Saved data entries
──────

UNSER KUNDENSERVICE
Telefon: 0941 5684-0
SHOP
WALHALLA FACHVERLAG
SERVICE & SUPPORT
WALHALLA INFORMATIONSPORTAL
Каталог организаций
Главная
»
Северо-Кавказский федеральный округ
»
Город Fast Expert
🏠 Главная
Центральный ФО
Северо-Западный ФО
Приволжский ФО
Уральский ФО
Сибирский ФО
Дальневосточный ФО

──────

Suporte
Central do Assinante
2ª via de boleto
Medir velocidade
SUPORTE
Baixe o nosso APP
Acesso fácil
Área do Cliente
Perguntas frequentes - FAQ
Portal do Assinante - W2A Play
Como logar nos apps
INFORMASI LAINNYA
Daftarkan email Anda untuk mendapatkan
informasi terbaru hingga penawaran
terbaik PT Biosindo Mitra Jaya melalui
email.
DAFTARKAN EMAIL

──────

REQUIRED WORK -
Look back at the entries above and repeat, unchanged, every line from the line holding "UNSER KUNDENSERVICE" through the line holding "Дальневосточный ФО".

ANSWER TO THE EXERCISE -
UNSER KUNDENSERVICE
Telefon: 0941 5684-0
SHOP
WALHALLA FACHVERLAG
SERVICE & SUPPORT
WALHALLA INFORMATIONSPORTAL
Каталог организаций
Главная
»
Северо-Кавказский федеральный округ
»
Город Fast Expert
🏠 Главная
Центральный ФО
Северо-Западный ФО
Приволжский ФО
Уральский ФО
Сибирский ФО
Дальневосточный ФО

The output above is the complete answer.